For those new to serverless, allow me to explain its role in my use case. I wanted to allow users of my site to generate images using Stable Diffusion models, however, keeping a GPU server running 24/7 is expensive. So I decided to use a serverless platform. This way, I only pay for the time my model is running, and I don't have to worry about the infrastructure. I can just focus on the model. For reference, my total bill for 800 image generations over a period of a month was only $5.00. Compare that with platforms like rundiffusion, which charges $0.5/hr at their lowest tier, and you can see why I chose to go with a serverless platform.
As mentioned above, this is a model template that you will deploy on Banana. While you can go through their docs for a more detailed explanation, I will provide a brief overview of the steps here.
- Create an account on banana.dev
- Link your payment method to your account (although they do offer free credits for new users)
- Once ready, move on to the usage section below
- Fork or clone this repository
- Go back to the banana dashboard, link your GitHub account, and provide permission to banana to access the repository you just forked/cloned
- On your Banana dashboard, click on the "Team" tab on the left sidebar
- You should now see an option to Manage your GitHub account. Click on that and follow the instructions to link your GitHub account and/or provide permission to banana to access your repository
- Click on the "Deploy" tab on the left sidebar. Choose "Deploy from GitHub" and select the repository you just forked/cloned
- That's it! If everything goes according to plan, you should be redirected to the model page, where you can keep track of its build progress. I've noticed that the first deploy always takes a while, around 45 minutes.

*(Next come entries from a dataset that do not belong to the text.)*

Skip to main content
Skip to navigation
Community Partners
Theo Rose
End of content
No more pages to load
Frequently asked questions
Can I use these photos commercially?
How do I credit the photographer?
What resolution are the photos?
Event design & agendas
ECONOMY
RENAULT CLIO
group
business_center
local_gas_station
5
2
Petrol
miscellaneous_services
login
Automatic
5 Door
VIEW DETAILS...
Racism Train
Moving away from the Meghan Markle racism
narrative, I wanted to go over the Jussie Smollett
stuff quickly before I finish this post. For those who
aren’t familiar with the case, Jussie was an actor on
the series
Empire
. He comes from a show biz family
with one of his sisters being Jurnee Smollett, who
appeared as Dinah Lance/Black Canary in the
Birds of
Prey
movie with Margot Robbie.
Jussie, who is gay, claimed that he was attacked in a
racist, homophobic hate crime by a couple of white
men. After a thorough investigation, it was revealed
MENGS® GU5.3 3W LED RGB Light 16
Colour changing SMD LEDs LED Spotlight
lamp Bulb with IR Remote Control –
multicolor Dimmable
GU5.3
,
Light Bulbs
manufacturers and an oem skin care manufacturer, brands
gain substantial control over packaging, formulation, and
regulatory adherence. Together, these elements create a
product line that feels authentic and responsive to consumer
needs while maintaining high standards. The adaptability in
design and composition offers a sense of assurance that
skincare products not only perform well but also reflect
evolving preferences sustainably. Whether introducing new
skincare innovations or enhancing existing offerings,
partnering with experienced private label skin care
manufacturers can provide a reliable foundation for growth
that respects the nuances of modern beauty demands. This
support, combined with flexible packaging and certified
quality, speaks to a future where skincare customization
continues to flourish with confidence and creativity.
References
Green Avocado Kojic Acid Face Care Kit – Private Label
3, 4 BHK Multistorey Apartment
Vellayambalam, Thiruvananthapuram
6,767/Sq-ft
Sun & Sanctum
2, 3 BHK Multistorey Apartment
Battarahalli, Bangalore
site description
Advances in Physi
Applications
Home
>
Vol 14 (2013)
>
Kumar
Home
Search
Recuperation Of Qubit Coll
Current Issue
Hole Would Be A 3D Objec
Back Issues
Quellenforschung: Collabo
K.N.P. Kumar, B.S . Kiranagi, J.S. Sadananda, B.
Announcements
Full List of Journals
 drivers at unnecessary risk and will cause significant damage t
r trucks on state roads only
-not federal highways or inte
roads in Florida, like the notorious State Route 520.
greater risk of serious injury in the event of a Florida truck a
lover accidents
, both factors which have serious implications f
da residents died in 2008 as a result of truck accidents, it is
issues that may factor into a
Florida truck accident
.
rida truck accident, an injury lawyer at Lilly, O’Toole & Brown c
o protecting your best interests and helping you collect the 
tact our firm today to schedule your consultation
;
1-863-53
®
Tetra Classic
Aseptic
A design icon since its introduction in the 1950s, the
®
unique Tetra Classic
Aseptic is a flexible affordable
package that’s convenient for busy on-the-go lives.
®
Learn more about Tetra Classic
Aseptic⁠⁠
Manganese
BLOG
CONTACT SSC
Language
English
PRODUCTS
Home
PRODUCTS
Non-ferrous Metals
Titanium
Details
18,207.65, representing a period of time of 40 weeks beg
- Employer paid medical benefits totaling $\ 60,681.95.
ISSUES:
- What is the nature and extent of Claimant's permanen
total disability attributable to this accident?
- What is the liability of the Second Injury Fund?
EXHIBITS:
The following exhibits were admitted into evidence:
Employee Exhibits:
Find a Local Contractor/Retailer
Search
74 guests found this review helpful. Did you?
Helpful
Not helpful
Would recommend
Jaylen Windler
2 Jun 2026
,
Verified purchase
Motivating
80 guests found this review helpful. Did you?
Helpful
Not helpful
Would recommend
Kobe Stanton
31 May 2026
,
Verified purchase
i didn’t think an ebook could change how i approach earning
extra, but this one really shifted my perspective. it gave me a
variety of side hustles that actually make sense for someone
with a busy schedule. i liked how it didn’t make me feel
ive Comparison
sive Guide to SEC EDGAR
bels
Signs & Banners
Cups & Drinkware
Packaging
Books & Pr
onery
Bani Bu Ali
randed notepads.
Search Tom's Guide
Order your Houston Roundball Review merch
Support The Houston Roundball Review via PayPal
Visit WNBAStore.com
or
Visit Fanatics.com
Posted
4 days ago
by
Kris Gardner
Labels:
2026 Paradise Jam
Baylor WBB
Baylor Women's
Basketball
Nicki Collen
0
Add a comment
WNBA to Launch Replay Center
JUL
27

- Once the model is deployed, you can go to the "Settings" tab and add build arguments. Do this if you want to change the MODEL_ID - a unique identifier for your model, which you will find on the HuggingFace model page - since this template downloads the models from HuggingFace.
Here are some optimizations that I've found to be useful:
- Turn on Turboboot
- Once your model is deployed, go to the "Settings" tab and turn on Turboboot
- This will allow your model to start up much faster, reducing cold start times
- Change other settings as you see fit, but I've found the default parameters to be balanced enough for my use case
After deploying the model, you can now use Banana's API to start the inference engine i.e. the generation and download of images. It's a simple REST API, so feel free to use either the code on test.py
which includes some default code (modify the input arguments as you see fit). You may also use the provided Postman collection to test your model.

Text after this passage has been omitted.